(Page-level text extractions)
'''

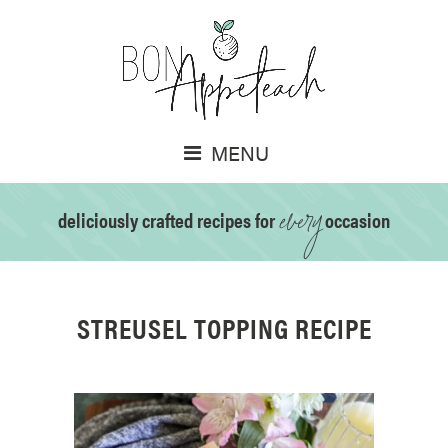
MENU
every
deliciously crafted recipes for
occasion
STREUSEL TOPPING RECIPE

'''

» **Task goal**:
Pictures stay out, and every line of the records is transcribed exactly.

» **Written solution**:
MENU
every
deliciously crafted recipes for
occasion
STREUSEL TOPPING RECIPE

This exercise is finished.